I am an Australian citizen, last time I was there was 25 years ago and I was 3.
I have no connections there but I am going to move back and I will bring my u.s. husband of 9 years. 
So I am guessing that my husband will need a visa but I will not, since I have my Australian passport. 
Do you guys think there will be any problems with him moving with me?
I am assuming that we do not need a skilled visa or a sponsorship for him. That he can just tag along with me.

Love this forum, it is just soo fun to read whats being talked about.

Thanks
B


----------



## kaz101 (Nov 29, 2007)

Hi Belinda2,

Welcome to the forum. 

I believe your husband will need a spouse visa. A friend of mine did this in the UK when she headed back to Oz and took her French husband back with her. If you look at the links in the 'PLEASE READ....' post that will take you to the immigration website and you can find the visa type there. 

Regards,
Karen


----------



## Dolly (Feb 17, 2008)

Belinda2 said:


> I am an Australian citizen, last time I was there was 25 years ago and I was 3.
> I have no connections there but I am going to move back and I will bring my u.s. husband of 9 years.
> So I am guessing that my husband will need a visa but I will not, since I have my Australian passport.
> Do you guys think there will be any problems with him moving with me?
> ...


Hi there,

Your husband shouldn't have any problems at all....as Karen said he'll need to apply for a spouse visa Spouse Visa: Offshore Temporary and Permanent (Subclasses 309 and 100)

Welcome to the forum BTW!

Dolly


----------



## flyingfree (Aug 6, 2008)

To my experience in other countries it is not a problem if you are married. Sounds like an exciting move!


----------



## kaz101 (Nov 29, 2007)

flyingfree said:


> To my experience in other countries it is not a problem if you are married. Sounds like an exciting move!

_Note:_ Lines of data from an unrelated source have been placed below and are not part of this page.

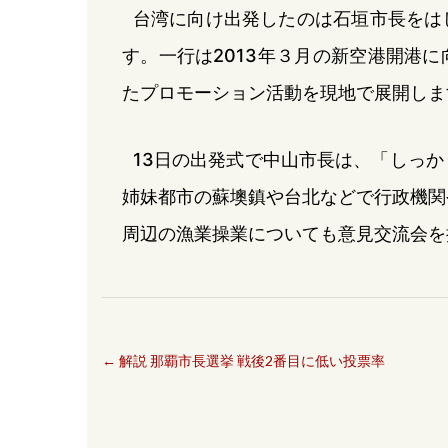
台湾に向け出発したのは石垣市長をは
す。一行は2013年３月の新空港開港
たプロモーション活動を現地で展開しま
13日の出発式で中山市長は、「しっ
姉妹都市の蘇墺鎮や台北などで行政機関
周辺の漁業操業についても意見交流会を
←
解説 那覇市長選挙 戦後2番目に低い投票率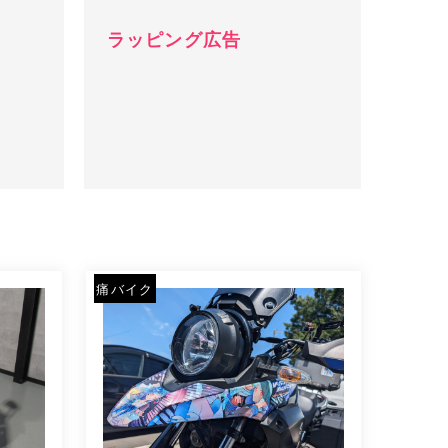
ラッピング広告
痛バイク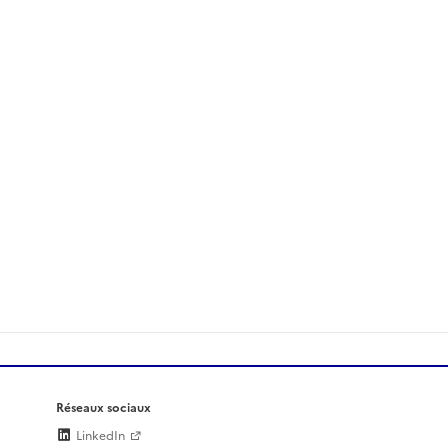
Réseaux sociaux
LinkedIn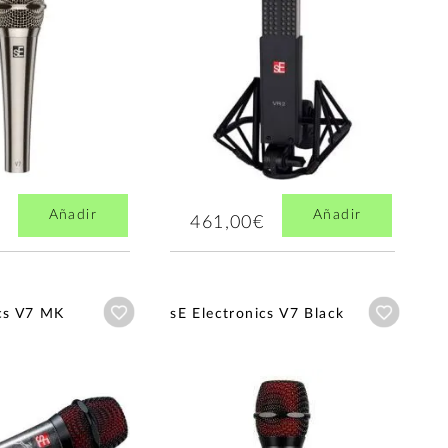
Añadir
Añadir
461,00€
Añadir a wishlist
Añadir a
ics V7 MK
sE Electronics V7 Black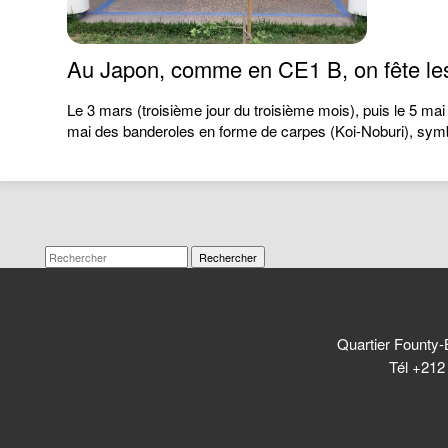
Au Japon, comme en CE1 B, on fête les 
Le 3 mars (troisième jour du troisième mois), puis le 5 mai
mai des banderoles en forme de carpes (Koi-Noburi), sym
Rechercher
Quartier Founty-
Tél +212 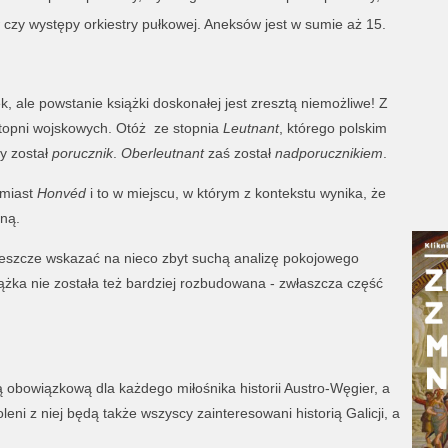
czy występy orkiestry pułkowej. Aneksów jest w sumie aż 15.
k, ale powstanie książki doskonałej jest zresztą niemożliwe! Z
stopni wojskowych. Otóż ze stopnia
Leutnant
, którego polskim
y został
porucznik
.
Oberleutnant
zaś został
nadporucznikiem
.
miast
Honvéd
i to w miejscu, w którym z kontekstu wynika, że
ną.
eszcze wskazać na nieco zbyt suchą analizę pokojowego
ążka nie została też bardziej rozbudowana - zwłaszcza część
 obowiązkową dla każdego miłośnika historii Austro-Węgier, a
ni z niej będą także wszyscy zainteresowani historią Galicji, a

In Australia you don't have to be married since you can come in as a couple if you can prove that you are in a long term relationship (I think over 6 or 12 months).


----------



## jacque (Apr 29, 2008)

Belinda2 said:


> I am an Australian citizen, last time I was there was 25 years ago and I was 3.
> I have no connections there but I am going to move back and I will bring my u.s. husband of 9 years.
> So I am guessing that my husband will need a visa but I will not, since I have my Australian passport.
> Do you guys think there will be any problems with him moving with me?
> ...


HI Belinda,

I currently live in the USA - in Miami beach actually and in one month my husband and I will be moving to sydney - I have not lived in Australia for 18 years so very nervous and I know our lifestyle will be completely different....I am scared, anxious but also happy and excited about this. Oh mu husband is from Cuba but we met here in Miami. Where in the States have you been living? Where in Oz are you relocating to? I think my husband will adjust fairly quickly - although english is definitely not his first language and I am worried that the adjustment will be bigger for me......

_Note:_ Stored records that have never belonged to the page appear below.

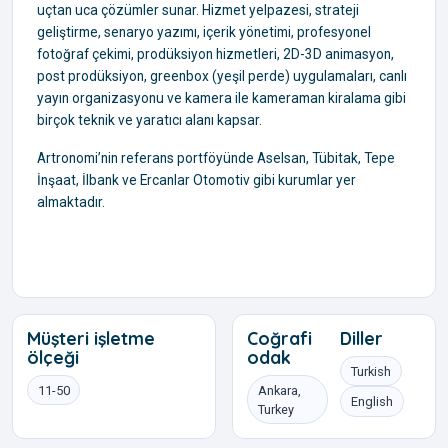
uçtan uca çözümler sunar. Hizmet yelpazesi, strateji
geliştirme, senaryo yazımı, içerik yönetimi, profesyonel
fotoğraf çekimi, prodüksiyon hizmetleri, 2D-3D animasyon,
post prodüksiyon, greenbox (yeşil perde) uygulamaları, canlı
yayın organizasyonu ve kamera ile kameraman kiralama gibi
birçok teknik ve yaratıcı alanı kapsar.
Artronomi’nin referans portföyünde Aselsan, Tübitak, Tepe
İnşaat, İlbank ve Ercanlar Otomotiv gibi kurumlar yer
almaktadır.
Müşteri işletme
Coğrafi
Diller
ölçeği
odak
Turkish
11-50
Ankara,
English
Turkey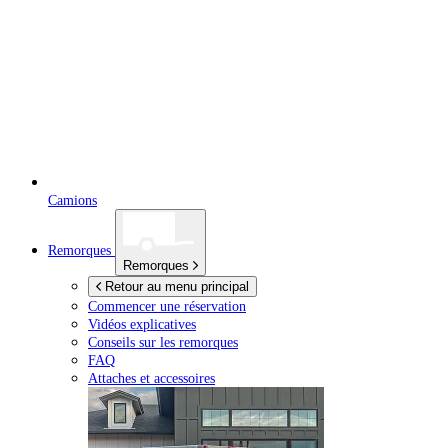
Camions
Remorques
Remorques
Retour au menu principal
Commencer une réservation
Vidéos explicatives
Conseils sur les remorques
FAQ
Attaches et accessoires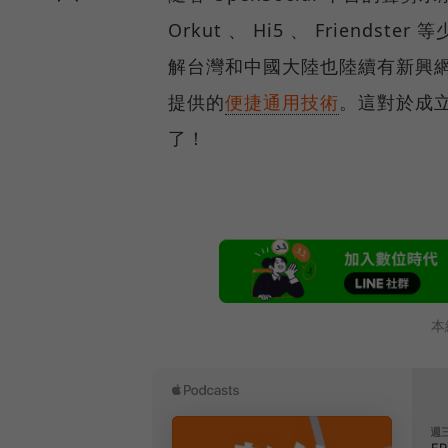
Orkut 、 Hi5 、 Frien
解台灣和中國大陸也陸續有新興網站預備
提供的
便捷通用技術
。這對於成立
了！
本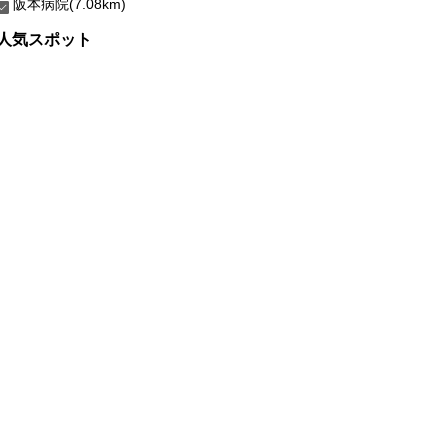
阪本病院(7.08km)
人気スポット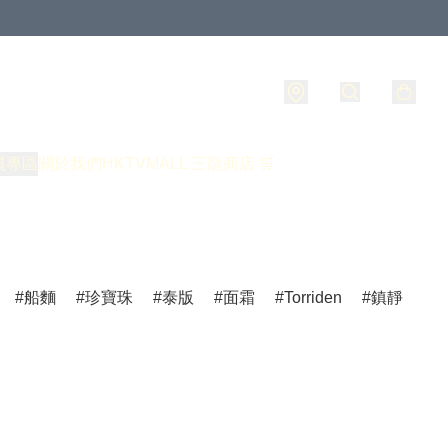
員專區
關於我們
HKTVMALL 三龍商店 🛒
船麵
珍寶珠
泰版
面霜
Torriden
鎮靜
爽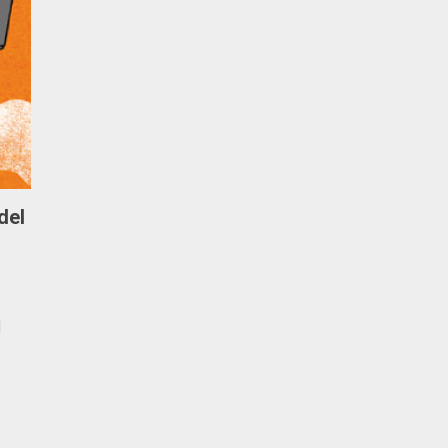
del
1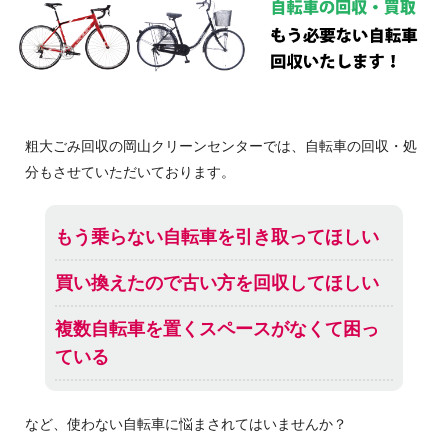
粗大ごみ回収の岡山クリーンセンターでは、自転車の回収・処
分もさせていただいております。
もう乗らない自転車を引き取ってほしい
買い換えたので古い方を回収してほしい
複数自転車を置くスペースがなくて困っ
ている
など、使わない自転車に悩まされてはいませんか？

It is extremely simple and easy to get him a spouse visa - the embassies here in the US are SO nice - especially after 7 1/2 years here dealing with US immigration as a foreigner and I actually only received my green card one month ago. The aussies are so "user friendly" with the visa process and he will automatically get a spouse visa and then after 4 years if he wants it he can become an Aussie Citizen.

Would love to talk further to you
Jacque


----------



## Belinda2 (Aug 5, 2008)

Hi Jacque

How exciting that everything is ready for you to move. I am sure you will love it. It is allways fun to explore a new place with your husband.

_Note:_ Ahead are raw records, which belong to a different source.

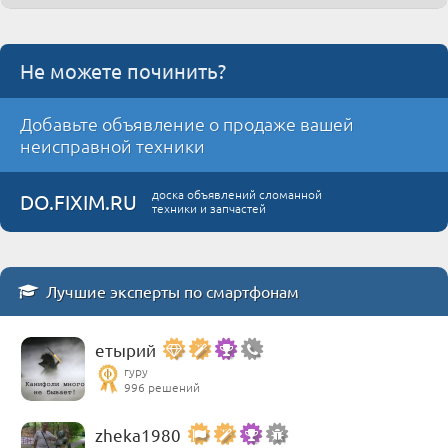
Не можете починить?
Добавьте объявление о продаже вашей
неисправной техники
доска объявлений сломанной
DO.FIXIM.RU
техники и запчастей
Лучшие эксперты по смартфонам
етырий
гуру
996 решений
zheka1980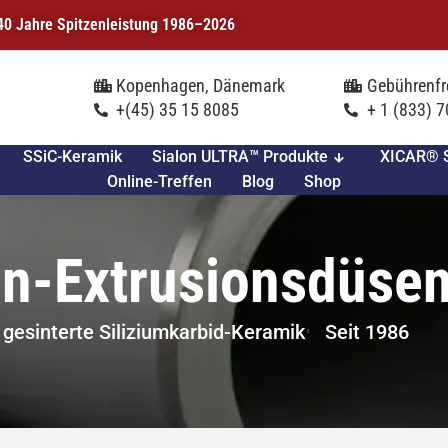
| 40 Jahre Spitzenleistung 1986–2026
Kopenhagen, Dänemark
Gebührenfr
+(45) 35 15 8085
+ 1 (833) 
SSiC-Keramik
Sialon ULTRA™ Produkte
XICAR® S
Online-Treffen
Blog
Shop
on-Extrusionsdüse
 gesinterte Siliziumkarbid-Keramik
Seit 1986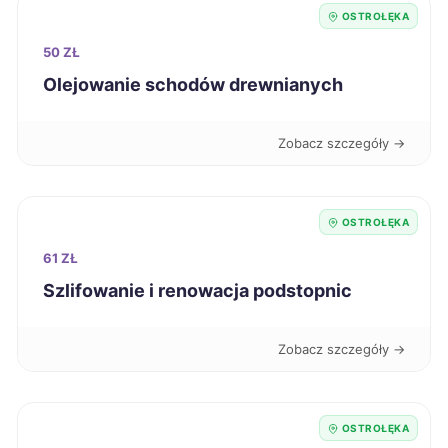
OSTROŁĘKA
Malbork
704 zł
50 ZŁ
Olejowanie schodów drewnianych
Przemyśl
704 zł
Zobacz szczegóły →
Grudziądz
706 zł
Ciechanów
706 zł
TWÓJ REGION
OSTROŁĘKA
61 ZŁ
Tczew
707 zł
Szlifowanie i renowacja podstopnic
Konin
708 zł
Zobacz szczegóły →
Krosno
708 zł
OSTROŁĘKA
Zielona Góra
710 zł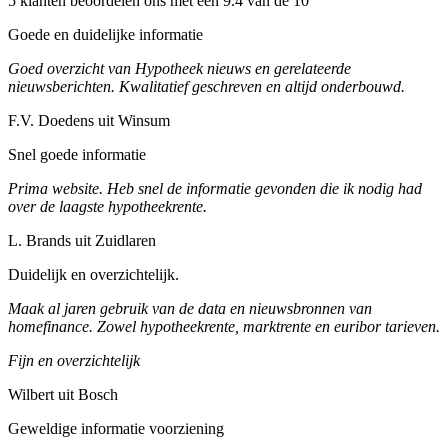
5 klanten beoordelen ons met een 9.4 van de 10
Goede en duidelijke informatie
Goed overzicht van Hypotheek nieuws en gerelateerde
nieuwsberichten. Kwalitatief geschreven en altijd onderbouwd.
F.V. Doedens uit Winsum
Snel goede informatie
Prima website. Heb snel de informatie gevonden die ik nodig had
over de laagste hypotheekrente.
L. Brands uit Zuidlaren
Duidelijk en overzichtelijk.
Maak al jaren gebruik van de data en nieuwsbronnen van
homefinance. Zowel hypotheekrente, marktrente en euribor tarieven.
Fijn en overzichtelijk
Wilbert uit Bosch
Geweldige informatie voorziening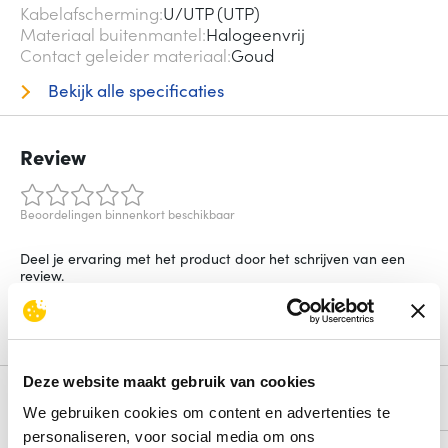
Kabelafscherming
U/UTP (UTP)
Materiaal buitenmantel
Halogeenvrij
Contact geleider materiaal
Goud
Bekijk alle specificaties
Review
Beoordelingen binnenkort beschikbaar
Deel je ervaring met het product door het schrijven van een
review.
Schrijf een review
Deze website maakt gebruik van cookies
Alternatieven
We gebruiken cookies om content en advertenties te
personaliseren, voor social media om ons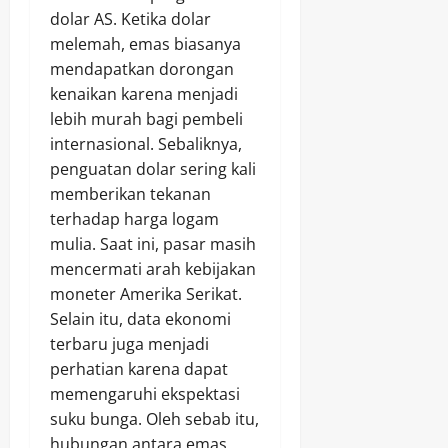
dolar AS. Ketika dolar
melemah, emas biasanya
mendapatkan dorongan
kenaikan karena menjadi
lebih murah bagi pembeli
internasional. Sebaliknya,
penguatan dolar sering kali
memberikan tekanan
terhadap harga logam
mulia. Saat ini, pasar masih
mencermati arah kebijakan
moneter Amerika Serikat.
Selain itu, data ekonomi
terbaru juga menjadi
perhatian karena dapat
memengaruhi ekspektasi
suku bunga. Oleh sebab itu,
hubungan antara emas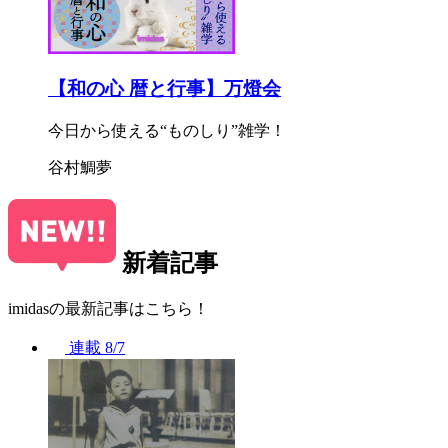
【和の心 暦と行事】万燈会
今日から使える“ものしり”雑学！
谷村鯛夢
新着記事
imidasの最新記事はこちら！
連載
8/7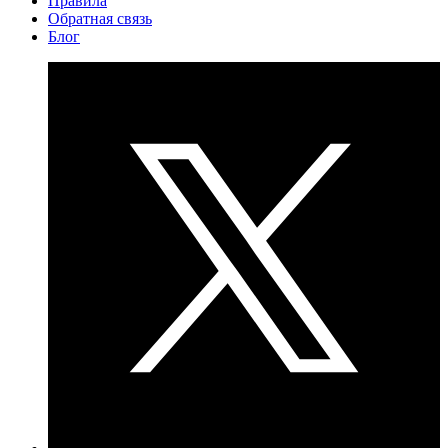
Правила
Обратная связь
Блог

It will be either Perth or Darwin. Yes I know they are two very different places but that is actually why I am having a hard time to choose. 
I do like the looks of the university better in Perth and it seems to be closer to the downtown area.
Darwin seems so very nice though and smaller. I guess I will have to visit both places before I can decide.

I am glad to hear that you did not have any problems getting your husband a visa.

It seems like it took you an extremely long time to get your green card in the us. I have been here for eight years now and I got mine four years ago. But I have been married to an american for those eight years. I am sure it made things go faster.


----------